[[ Data extract open ]]
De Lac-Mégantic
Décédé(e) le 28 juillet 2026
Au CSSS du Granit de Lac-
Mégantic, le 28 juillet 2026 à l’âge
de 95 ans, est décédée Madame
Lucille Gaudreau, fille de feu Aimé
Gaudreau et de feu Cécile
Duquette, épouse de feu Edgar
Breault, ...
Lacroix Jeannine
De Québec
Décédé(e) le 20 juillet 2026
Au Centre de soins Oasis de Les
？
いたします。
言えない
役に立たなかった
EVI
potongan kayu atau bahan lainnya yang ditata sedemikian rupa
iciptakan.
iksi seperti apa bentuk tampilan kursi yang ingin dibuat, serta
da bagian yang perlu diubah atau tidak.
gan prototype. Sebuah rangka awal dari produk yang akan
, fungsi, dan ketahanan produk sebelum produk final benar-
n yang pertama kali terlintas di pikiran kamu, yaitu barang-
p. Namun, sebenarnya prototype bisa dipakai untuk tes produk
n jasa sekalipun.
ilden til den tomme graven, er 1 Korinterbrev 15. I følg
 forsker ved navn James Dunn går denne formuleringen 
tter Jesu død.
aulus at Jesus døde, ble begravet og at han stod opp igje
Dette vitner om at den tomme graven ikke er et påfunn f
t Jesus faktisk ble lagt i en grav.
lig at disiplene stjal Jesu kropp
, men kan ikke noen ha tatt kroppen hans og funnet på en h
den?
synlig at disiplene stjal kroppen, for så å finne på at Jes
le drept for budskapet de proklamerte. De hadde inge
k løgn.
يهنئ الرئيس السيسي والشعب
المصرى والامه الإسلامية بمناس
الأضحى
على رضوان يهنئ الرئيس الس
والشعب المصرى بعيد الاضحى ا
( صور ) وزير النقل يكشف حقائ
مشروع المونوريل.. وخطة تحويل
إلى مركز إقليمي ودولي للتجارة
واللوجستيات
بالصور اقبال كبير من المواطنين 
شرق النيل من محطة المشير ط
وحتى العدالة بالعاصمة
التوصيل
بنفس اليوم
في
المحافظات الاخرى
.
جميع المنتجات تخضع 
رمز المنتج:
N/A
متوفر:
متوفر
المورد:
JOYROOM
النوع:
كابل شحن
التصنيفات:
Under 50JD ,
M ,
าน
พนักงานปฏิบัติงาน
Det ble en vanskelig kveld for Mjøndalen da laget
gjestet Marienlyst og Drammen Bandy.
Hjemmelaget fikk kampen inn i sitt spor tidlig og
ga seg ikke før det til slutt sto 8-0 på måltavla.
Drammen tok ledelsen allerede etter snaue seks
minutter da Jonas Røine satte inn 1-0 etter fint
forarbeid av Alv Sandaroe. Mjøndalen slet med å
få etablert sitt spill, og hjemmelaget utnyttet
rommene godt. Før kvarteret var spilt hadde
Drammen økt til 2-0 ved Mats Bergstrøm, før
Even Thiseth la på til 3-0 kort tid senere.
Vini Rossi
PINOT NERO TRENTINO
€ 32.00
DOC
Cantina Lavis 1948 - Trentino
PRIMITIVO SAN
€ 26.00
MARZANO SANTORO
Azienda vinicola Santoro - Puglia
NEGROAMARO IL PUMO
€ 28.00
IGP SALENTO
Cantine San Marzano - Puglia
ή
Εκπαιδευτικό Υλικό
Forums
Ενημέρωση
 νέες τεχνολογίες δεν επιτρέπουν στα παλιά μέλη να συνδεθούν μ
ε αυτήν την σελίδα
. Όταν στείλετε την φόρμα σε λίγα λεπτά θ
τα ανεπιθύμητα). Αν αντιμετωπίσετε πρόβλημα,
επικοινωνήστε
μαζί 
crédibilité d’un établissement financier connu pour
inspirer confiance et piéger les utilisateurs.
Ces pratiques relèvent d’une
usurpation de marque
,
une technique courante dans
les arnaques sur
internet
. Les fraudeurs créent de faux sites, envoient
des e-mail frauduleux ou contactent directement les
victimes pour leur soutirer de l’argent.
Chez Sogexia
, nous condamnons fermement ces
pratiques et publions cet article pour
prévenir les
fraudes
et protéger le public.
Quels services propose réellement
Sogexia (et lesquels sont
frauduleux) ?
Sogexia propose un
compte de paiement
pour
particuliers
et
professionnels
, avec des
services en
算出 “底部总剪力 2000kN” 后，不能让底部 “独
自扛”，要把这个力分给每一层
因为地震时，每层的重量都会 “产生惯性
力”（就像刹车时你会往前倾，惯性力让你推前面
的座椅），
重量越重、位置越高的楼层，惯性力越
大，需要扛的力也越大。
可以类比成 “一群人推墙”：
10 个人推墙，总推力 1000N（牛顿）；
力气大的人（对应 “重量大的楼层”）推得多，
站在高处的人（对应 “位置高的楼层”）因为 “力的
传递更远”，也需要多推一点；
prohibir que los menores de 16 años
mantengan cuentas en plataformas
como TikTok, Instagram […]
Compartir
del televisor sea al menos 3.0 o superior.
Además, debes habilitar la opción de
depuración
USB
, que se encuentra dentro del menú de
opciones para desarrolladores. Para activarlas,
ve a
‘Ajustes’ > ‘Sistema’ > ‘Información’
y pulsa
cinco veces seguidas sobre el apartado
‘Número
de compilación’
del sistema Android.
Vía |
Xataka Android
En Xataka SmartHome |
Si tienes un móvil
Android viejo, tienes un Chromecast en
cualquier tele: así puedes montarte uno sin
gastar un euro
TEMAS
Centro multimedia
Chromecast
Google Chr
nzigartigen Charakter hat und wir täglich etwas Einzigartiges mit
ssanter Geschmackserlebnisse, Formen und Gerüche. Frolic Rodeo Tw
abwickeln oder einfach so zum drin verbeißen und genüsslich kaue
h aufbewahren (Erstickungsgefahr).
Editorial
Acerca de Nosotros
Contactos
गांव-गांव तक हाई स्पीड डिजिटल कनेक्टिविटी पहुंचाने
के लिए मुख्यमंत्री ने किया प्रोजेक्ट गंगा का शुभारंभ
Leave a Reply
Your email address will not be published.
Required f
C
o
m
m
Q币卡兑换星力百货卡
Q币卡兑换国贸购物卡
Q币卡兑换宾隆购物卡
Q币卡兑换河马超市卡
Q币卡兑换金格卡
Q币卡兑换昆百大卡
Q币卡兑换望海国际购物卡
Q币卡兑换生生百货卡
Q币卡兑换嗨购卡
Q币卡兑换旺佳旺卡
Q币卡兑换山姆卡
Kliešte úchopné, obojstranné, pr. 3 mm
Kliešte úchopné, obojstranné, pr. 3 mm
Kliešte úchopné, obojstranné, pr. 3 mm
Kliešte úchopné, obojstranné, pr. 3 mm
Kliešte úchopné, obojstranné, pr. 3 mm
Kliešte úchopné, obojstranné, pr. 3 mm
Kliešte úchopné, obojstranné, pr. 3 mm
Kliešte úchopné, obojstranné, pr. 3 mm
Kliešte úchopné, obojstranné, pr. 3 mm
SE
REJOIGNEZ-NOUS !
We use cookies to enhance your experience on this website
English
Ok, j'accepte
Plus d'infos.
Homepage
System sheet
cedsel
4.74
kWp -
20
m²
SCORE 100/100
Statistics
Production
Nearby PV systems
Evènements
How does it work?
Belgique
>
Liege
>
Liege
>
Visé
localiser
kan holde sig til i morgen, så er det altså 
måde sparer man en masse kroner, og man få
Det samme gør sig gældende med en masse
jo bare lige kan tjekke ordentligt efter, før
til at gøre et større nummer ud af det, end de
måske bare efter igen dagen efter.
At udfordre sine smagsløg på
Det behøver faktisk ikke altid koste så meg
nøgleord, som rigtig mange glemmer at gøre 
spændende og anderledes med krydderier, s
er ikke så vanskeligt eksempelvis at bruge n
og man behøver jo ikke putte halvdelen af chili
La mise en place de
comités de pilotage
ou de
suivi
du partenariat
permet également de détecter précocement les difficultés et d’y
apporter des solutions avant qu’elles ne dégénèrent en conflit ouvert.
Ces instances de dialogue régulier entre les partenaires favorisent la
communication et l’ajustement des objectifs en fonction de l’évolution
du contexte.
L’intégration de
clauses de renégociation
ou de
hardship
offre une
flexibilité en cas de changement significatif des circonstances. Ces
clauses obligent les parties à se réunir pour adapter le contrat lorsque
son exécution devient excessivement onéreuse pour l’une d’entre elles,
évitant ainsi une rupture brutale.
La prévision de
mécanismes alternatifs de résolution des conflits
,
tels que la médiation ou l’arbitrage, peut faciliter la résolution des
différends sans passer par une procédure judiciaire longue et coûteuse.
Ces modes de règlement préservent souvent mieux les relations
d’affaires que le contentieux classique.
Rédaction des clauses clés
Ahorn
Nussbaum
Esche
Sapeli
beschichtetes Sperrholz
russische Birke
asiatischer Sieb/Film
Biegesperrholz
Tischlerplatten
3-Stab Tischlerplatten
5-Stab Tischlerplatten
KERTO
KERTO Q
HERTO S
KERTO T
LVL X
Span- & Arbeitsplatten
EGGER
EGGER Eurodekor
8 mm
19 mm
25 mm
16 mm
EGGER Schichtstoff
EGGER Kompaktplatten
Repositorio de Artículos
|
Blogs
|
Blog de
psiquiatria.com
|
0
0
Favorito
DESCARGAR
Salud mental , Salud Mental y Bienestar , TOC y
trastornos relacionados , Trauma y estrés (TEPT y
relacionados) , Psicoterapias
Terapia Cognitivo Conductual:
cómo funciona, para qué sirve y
[[ Data extract closed ]]
Goal of the exercise =
Output exactly, and only, the lines running from the one that contains "er ikke så vanskeligt eksempelvis at bruge n" through the last line of the entries above.

Response to this exercise =
er ikke så vanskeligt eksempelvis at bruge n
og man behøver jo ikke putte halvdelen af chili
La mise en place de
comités de pilotage
ou de
suivi
du partenariat
permet également de détecter précocement les difficultés et d’y
apporter des solutions avant qu’elles ne dégénèrent en conflit ouvert.
Ces instances de dialogue régulier entre les partenaires favorisent la
communication et l’ajustement des objectifs en fonction de l’évolution
du contexte.
L’intégration de
clauses de renégociation
ou de
hardship
offre une
flexibilité en cas de changement significatif des circonstances. Ces
clauses obligent les parties à se réunir pour adapter le contrat lorsque
son exécution devient excessivement onéreuse pour l’une d’entre elles,
évitant ainsi une rupture brutale.
La prévision de
mécanismes alternatifs de résolution des conflits
,
tels que la médiation ou l’arbitrage, peut faciliter la résolution des
différends sans passer par une procédure judiciaire longue et coûteuse.
Ces modes de règlement préservent souvent mieux les relations
d’affaires que le contentieux classique.
Rédaction des clauses clés
Ahorn
Nussbaum
Esche
Sapeli
beschichtetes Sperrholz
russische Birke
asiatischer Sieb/Film
Biegesperrholz
Tischlerplatten
3-Stab Tischlerplatten
5-Stab Tischlerplatten
KERTO
KERTO Q
HERTO S
KERTO T
LVL X
Span- & Arbeitsplatten
EGGER
EGGER Eurodekor
8 mm
19 mm
25 mm
16 mm
EGGER Schichtstoff
EGGER Kompaktplatten
Repositorio de Artículos
|
Blogs
|
Blog de
psiquiatria.com
|
0
0
Favorito
DESCARGAR
Salud mental , Salud Mental y Bienestar , TOC y
trastornos relacionados , Trauma y estrés (TEPT y
relacionados) , Psicoterapias
Terapia Cognitivo Conductual:
cómo funciona, para qué sirve y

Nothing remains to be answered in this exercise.